Emília sempre se sentiu atraída pela ideia de ter filhos. Ela nunca entendeu muito bem a razão disso, já que todas as pessoas ao seu redor não queriam e apontavam ótimos motivos para tal. Será que ela era mais suscetível a instintos primitivos e selvagens como o da procriação para a perpetuação da espécie?

 

Quando mais velha, ela descobriu que não. Apesar de gostar muito da ideia de ter uma criança, não gostava nem um pouco do processo tradicional para alcançar tal objetivo. Todas as poucas vezes que tentou namorar alguém foram desconfortáveis e logo a mulher tratou de terminar.
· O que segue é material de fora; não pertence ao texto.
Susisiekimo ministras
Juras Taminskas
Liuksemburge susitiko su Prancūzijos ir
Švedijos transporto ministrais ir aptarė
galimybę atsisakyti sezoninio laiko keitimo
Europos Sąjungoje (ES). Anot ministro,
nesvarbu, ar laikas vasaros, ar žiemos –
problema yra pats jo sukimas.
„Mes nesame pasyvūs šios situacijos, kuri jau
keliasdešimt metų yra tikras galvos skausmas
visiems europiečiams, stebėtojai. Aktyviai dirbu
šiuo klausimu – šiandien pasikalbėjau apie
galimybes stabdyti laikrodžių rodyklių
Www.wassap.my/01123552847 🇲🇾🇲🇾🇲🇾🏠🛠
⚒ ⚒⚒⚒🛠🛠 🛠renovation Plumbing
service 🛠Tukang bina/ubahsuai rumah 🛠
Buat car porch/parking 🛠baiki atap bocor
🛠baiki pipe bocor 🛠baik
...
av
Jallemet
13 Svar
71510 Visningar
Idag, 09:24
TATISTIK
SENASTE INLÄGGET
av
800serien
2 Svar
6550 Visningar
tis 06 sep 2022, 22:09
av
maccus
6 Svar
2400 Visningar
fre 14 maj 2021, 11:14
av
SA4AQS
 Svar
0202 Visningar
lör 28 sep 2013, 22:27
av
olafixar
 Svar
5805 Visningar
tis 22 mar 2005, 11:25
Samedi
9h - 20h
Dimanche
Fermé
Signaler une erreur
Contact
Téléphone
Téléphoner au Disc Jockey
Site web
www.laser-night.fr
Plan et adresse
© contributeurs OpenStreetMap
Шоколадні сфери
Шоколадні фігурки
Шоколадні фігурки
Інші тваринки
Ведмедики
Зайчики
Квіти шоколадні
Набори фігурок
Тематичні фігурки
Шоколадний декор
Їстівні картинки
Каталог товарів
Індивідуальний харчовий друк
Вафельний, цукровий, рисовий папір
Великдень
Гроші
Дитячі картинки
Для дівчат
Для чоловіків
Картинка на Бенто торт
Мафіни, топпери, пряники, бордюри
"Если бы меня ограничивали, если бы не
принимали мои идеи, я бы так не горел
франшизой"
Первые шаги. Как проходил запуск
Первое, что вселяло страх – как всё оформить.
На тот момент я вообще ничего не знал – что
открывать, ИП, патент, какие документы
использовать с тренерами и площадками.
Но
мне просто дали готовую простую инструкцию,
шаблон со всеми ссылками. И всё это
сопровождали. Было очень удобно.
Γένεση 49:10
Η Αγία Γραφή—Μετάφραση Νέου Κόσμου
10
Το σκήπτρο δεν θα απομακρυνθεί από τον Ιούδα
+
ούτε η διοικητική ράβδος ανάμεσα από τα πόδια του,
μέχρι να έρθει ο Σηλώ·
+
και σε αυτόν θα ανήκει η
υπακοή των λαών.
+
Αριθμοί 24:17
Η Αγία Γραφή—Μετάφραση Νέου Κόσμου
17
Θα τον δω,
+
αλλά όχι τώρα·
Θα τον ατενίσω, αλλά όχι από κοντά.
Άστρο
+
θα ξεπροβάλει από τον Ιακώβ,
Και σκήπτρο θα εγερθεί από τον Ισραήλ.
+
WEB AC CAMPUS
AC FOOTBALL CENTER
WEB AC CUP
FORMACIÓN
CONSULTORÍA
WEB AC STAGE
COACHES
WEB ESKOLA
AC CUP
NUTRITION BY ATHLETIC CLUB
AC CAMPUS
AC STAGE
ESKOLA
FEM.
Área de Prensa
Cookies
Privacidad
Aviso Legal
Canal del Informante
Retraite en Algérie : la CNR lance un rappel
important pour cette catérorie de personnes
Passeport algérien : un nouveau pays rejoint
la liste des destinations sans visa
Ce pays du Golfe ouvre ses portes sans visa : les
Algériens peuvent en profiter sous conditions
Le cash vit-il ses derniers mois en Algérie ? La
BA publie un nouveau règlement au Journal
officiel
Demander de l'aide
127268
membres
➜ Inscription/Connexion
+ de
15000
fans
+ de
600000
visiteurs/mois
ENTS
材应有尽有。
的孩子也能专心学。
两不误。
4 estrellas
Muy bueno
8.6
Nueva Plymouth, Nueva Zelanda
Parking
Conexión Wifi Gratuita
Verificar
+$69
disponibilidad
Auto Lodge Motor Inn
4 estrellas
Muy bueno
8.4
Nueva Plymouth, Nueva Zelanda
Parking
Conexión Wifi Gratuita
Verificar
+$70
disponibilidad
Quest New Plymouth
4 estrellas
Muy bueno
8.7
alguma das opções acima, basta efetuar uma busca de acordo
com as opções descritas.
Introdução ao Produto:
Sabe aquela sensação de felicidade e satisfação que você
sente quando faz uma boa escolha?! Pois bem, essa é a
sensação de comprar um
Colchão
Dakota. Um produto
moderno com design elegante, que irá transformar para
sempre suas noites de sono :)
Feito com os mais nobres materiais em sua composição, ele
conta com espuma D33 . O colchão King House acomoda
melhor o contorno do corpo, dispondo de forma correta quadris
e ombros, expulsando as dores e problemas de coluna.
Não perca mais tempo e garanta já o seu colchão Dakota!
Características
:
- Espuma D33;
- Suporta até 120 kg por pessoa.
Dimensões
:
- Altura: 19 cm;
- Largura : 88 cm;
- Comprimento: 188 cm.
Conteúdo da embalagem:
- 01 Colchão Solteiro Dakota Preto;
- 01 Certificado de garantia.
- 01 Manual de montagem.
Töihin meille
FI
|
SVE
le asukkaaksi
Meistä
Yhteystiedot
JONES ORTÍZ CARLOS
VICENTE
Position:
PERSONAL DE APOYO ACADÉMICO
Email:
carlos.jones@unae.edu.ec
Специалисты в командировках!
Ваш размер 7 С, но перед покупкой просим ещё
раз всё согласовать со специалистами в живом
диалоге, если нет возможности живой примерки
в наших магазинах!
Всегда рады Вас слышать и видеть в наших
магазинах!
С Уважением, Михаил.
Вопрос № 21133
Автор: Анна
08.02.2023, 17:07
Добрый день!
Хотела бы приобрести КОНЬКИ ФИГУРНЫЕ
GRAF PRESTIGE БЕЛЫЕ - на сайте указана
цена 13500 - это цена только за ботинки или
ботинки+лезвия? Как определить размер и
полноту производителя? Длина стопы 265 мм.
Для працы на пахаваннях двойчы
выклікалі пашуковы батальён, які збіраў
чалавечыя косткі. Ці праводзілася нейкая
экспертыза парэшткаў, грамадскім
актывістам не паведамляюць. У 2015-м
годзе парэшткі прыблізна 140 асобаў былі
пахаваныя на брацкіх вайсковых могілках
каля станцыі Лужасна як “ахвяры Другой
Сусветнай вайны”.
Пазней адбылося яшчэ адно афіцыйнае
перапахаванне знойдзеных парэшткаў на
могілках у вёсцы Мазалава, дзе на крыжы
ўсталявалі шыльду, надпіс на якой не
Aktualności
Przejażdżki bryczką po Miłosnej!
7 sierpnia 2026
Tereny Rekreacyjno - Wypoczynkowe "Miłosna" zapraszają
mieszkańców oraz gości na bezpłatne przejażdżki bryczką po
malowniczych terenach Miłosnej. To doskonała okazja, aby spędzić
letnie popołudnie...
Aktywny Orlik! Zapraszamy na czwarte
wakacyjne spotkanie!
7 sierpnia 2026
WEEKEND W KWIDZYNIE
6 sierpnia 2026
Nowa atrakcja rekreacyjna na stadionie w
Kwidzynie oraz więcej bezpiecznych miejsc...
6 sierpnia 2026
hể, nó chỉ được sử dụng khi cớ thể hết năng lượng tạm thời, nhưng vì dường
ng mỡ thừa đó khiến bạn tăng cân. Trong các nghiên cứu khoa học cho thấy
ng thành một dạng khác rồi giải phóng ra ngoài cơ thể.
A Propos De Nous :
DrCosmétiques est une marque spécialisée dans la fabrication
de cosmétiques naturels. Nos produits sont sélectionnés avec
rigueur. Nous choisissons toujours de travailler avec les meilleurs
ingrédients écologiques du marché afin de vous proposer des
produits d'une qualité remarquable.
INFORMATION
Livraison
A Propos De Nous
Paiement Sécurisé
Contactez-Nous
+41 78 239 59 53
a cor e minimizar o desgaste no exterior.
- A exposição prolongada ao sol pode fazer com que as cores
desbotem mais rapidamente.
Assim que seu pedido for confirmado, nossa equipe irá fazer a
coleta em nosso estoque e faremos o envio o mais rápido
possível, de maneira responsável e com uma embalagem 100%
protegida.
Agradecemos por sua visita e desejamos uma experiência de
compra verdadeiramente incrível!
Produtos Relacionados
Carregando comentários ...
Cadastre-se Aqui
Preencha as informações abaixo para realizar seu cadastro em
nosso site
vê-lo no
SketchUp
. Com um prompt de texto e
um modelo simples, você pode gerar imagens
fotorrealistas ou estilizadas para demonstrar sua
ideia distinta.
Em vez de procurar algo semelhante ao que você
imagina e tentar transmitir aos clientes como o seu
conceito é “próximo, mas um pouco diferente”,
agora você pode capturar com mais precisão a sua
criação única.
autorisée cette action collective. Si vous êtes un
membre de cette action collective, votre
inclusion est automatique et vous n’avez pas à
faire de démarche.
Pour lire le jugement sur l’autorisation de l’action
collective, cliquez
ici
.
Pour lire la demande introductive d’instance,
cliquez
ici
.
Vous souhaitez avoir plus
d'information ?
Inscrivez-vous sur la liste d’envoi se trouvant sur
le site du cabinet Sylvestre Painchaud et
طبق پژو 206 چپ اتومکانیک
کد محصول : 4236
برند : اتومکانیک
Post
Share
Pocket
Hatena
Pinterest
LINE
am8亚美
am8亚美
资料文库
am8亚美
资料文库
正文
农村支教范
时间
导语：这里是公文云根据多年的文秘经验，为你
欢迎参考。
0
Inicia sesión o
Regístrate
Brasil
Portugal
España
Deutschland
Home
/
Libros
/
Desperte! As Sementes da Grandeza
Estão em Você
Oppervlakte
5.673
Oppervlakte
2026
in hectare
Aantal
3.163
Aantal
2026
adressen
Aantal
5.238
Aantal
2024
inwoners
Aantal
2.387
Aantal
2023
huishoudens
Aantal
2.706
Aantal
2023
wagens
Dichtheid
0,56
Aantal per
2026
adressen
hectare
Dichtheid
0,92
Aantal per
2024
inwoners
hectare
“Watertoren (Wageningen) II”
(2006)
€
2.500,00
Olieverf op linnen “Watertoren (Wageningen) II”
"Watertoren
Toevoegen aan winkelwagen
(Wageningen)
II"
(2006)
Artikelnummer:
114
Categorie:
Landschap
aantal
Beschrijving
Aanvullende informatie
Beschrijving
Até que, enfim, desistiu de tentar. Afinal, ela não precisava de um relacionamento para ter seu bebê.

 

Por mais que as mães solteiras sofressem certo preconceito da sociedade, Emília não tinha porque se prender a alguém só para ter um filho. Depois o relacionamento poderia desandar e ela precisaria, além de aturar uma pessoa com quem nem queria ficar, dividir seu pequeno com ela. A mulher poderia facilmente realizar uma inseminação artificial, ou adotar. Nenhuma convenção ridícula a impediria de conquistar seu sonho ou a uniria forçadamente com ninguém.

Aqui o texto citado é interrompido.